(EXERCISE DATA Opens)

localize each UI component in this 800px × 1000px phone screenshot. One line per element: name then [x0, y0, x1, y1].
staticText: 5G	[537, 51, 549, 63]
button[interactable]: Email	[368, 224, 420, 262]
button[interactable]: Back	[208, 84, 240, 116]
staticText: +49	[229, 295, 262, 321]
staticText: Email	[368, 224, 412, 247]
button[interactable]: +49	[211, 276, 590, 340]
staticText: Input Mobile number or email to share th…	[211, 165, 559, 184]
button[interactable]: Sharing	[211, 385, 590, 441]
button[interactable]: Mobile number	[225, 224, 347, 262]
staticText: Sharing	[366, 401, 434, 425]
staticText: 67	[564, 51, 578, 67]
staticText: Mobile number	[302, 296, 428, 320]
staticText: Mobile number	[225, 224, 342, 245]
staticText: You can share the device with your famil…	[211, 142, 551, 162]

(EXERCISE DATA Closes)

■ **ASSIGNMENT**: Repeat each of the entries above precisely as given.

■ **FINISHED EXERCISE**:
localize each UI component in this 800px × 1000px phone screenshot. One line per element: name then [x0, y0, x1, y1].
staticText: 5G	[537, 51, 549, 63]
button[interactable]: Email	[368, 224, 420, 262]
button[interactable]: Back	[208, 84, 240, 116]
staticText: +49	[229, 295, 262, 321]
staticText: Email	[368, 224, 412, 247]
button[interactable]: +49	[211, 276, 590, 340]
staticText: Input Mobile number or email to share th…	[211, 165, 559, 184]
button[interactable]: Sharing	[211, 385, 590, 441]
button[interactable]: Mobile number	[225, 224, 347, 262]
staticText: Sharing	[366, 401, 434, 425]
staticText: 67	[564, 51, 578, 67]
staticText: Mobile number	[302, 296, 428, 320]
staticText: Mobile number	[225, 224, 342, 245]
staticText: You can share the device with your famil…	[211, 142, 551, 162]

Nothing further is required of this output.